Лиса издыхала. Тогда, все еще дрожа всем телом и скользя ногами, заяц вышел из-за куста и тихо сел напротив на задние лапки.

— Да,— сказал он, задумчиво глядя на нее,— вот теперь, лиса, действительно и глаза у тебя налились кровью, и шерсть дыбится! "Ясно.вижу.

Притче конец. Я хотел сказать, что искусство поэта сродни искусству смелости. Оно зависит от внутренних сил, и глаза истинного поэта, мой друг, вращаются от ярости. Поэтому-то они и наливаются кровью.

Волчий голод и волчья смелость да будут присущи тебе в жизни!1 Ибо поэзия во многом подобна дикому коню, и она жестоко мстит всякому, кто хитрит перед ней, кто неискренен, кто думает, что все дело в том, как вращать глазами.

Люди строили дворец. Уже были воздвигнуты стены.. Завернув в шелк, чтобы не поцарапать, по старинному обычаю, 1 Волк в горском эпосе — синоним бесстрашного героя.

бережно, на плечах несли люди главный столб для крыши дворца. Они несли его в гору. А на горе, перед высокими многооконными стенами, стоял народ с кувшинами масла в руках, со знаменами и музыкой. Крыша дворца покрывалась в большой праздник, и в работе этой принимал участие весь народ.

Но знаешь ли ты, что в каждом ауле есть свой дурак?.. Над ним потешаются все от стара до мала, но не думай, что это потому, что он самый глупый. Наш седобородый дурак Паглул-Дивана был, например, великим философом!..

Вот стоит народ, готовый принять столб из рук в руки и, умаслив его (это, чтоб под сенью дворца было вечное изобилие), торжественно начать укладывать крышу. А впереди, верхом на палочке, босиком, стоит наш Паглул-Дивана.
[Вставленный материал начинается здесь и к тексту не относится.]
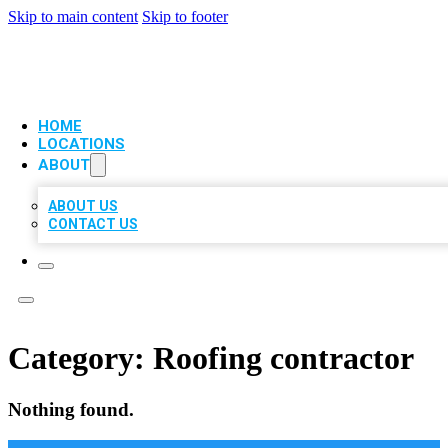
Skip to main content
Skip to footer
VIP LOCAL CITATIONS
HOME
LOCATIONS
ABOUT
ABOUT US
CONTACT US
Category:
Roofing contractor
Nothing found.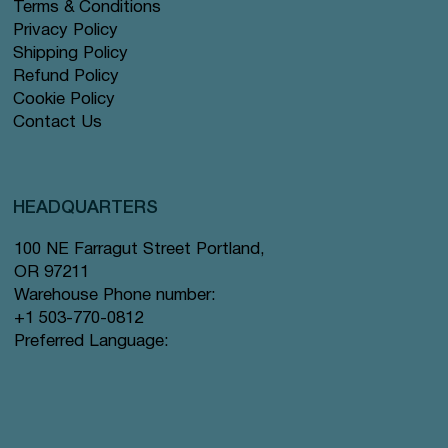
Terms & Conditions
Privacy Policy
Shipping Policy
Refund Policy
Cookie Policy
Contact Us
HEADQUARTERS
100 NE Farragut Street Portland,
OR 97211
Warehouse Phone number:
+1 503-770-0812
Preferred Language:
Вдруг дурак отделился от толпы и, погоняя себя прутиком, помчался вперед навстречу тем, кто по узкой улочке нес вверх на плечах нарядный столб.

Народ замер в ожидании.

Паглул-Дивана подскочил к столбу и, крикнув: «Тпрр, аргамак!»— будто с разгоряченного коня, слез со своей палочки и, постучав пальцем о край столба, приложил к нему ухо. Затем он дважды кивнул головой — дескать, понял. И, снова, сев верхом на палочку, помчался назад.

Народ облегченно вздохнул.

— Паглул-Дивана,—спросили тогда старики весело,— ты зачем ездил, дурак?
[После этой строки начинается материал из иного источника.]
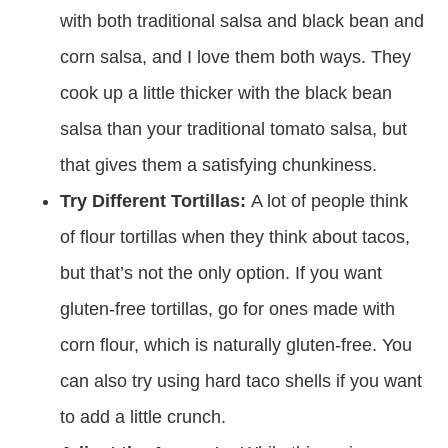
with both traditional salsa and black bean and
corn salsa, and I love them both ways. They
cook up a little thicker with the black bean
salsa than your traditional tomato salsa, but
that gives them a satisfying chunkiness.
Try Different Tortillas:
A lot of people think
of flour tortillas when they think about tacos,
but that’s not the only option. If you want
gluten-free tortillas, go for ones made with
corn flour, which is naturally gluten-free. You
can also try using hard taco shells if you want
to add a little crunch.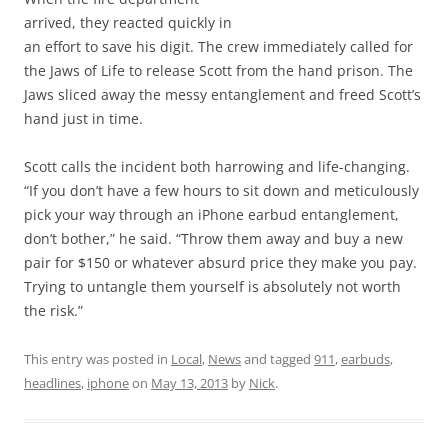
arrived, they reacted quickly in
an effort to save his digit. The crew immediately called for
the Jaws of Life to release Scott from the hand prison. The
Jaws sliced away the messy entanglement and freed Scott’s
hand just in time.
Scott calls the incident both harrowing and life-changing.
“If you don’t have a few hours to sit down and meticulously
pick your way through an iPhone earbud entanglement,
don’t bother,” he said. “Throw them away and buy a new
pair for $150 or whatever absurd price they make you pay.
Trying to untangle them yourself is absolutely not worth
the risk.”
This entry was posted in
Local
,
News
and tagged
911
,
earbuds
,
headlines
,
iphone
on
May 13, 2013
by
Nick
.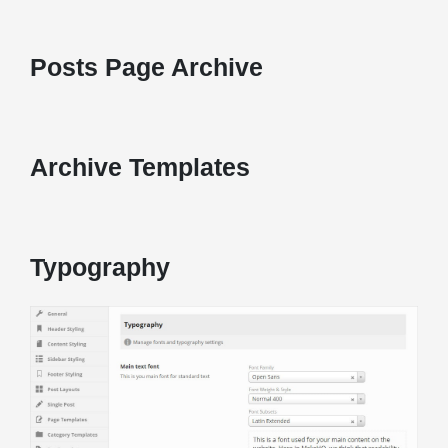
Posts Page Archive
Archive Templates
Typography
— Валла, соседи, два слова сказал я этому столбу,

— Два слова? А какие именно? Паглул-Дивана ответил:

— Я спросил у бревна: бревно, ай бревно, обычно из твоих братьев делают либо подпорки, либо лопаты для выгребания навоза, либо сани, а в крайнем случае, разрубив на куски, жгут в огне. За что, скажи, будь добр, тебе такая честь? Тебя несут люди на плечах, завернув в шелк, тебя встречает весь народ с кувшинами масла и знаменами... Благодаря чему ты удостоилось такой славы?

— И что же ответил тебе столб? — спросил народ.
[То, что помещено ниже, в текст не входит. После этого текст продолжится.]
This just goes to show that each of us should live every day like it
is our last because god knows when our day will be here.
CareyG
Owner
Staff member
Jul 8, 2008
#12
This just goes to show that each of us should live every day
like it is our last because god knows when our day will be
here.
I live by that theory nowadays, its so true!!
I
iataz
— Благодаря моей прямоте,— ответил столб,— прямоте!

...Слова этого дурака, поэт, запиши на своем щите,

В темном лесу жила-была некогда обезьяна. Очень храбрая, с горячим сердцем и умом. (Да, да, именно обезьяна!) И вот наскучила той обезьяне темная жизнь. Все одно и то же: тишина, да те же звери, те же обезьяньи тропы.

— Уйду! — сказала она однажды.—Прямо вперед уйду, выйду на простор!

— Сошла с ума,— сказал рыжий кабан.— Лес наш, говорят, бесконечен, и нет из него выхода, друг мой!

— Есть,— отозвалась из дупла старая сова.—Выход-то есть, кабан, я знаю. Но только за лесом ничего ровным счетом нет. Мертвая, скучная пустыня да овраги.

— Но солнце-то хоть, солнце там есть? — спросила обезьяна.— Я ведь жажду солнца.

— Какое солнце? — спросила сова.— Солнце же это еще хуже. А если ты, бедняга, жаждешь уподобиться тем двуногим чудовищам, что дружат с солнцем, то за лесом они действительно встречаются. Только не советую тебе, именно поэтому-то и не советую, обезьяна, выходить из лесу. Огонь и громовой голос, брызжущий свинцом из их рук, смертелен для нас. Смерть ждет тебя за лесом!..

— Это правда,— прорычал кабан.

— Это правда, — подтвердили все лесные звери.

— И все же я пойду,— сказала обезьяна гордо.— Я пойду вперед, покуда во мне есть силы. Я не хочу состариться здесь и, привыкнув к смраду и мраку, уподобиться вам. Я жажду увидеть хотя бы краем глаза ту жизнь, которая, чудится мне, есть за лесом. Должна быть! Не может не быть! Что ты можешь знать, сова, ночной житель? Что мог видеть ты, глупый кабан, кроме клочка земли перед носом? Что знаете вы, ленивые и ожиревшие медведи? Пусть я умру, но зато не здесь, в этом мраке, а там, на просторе!..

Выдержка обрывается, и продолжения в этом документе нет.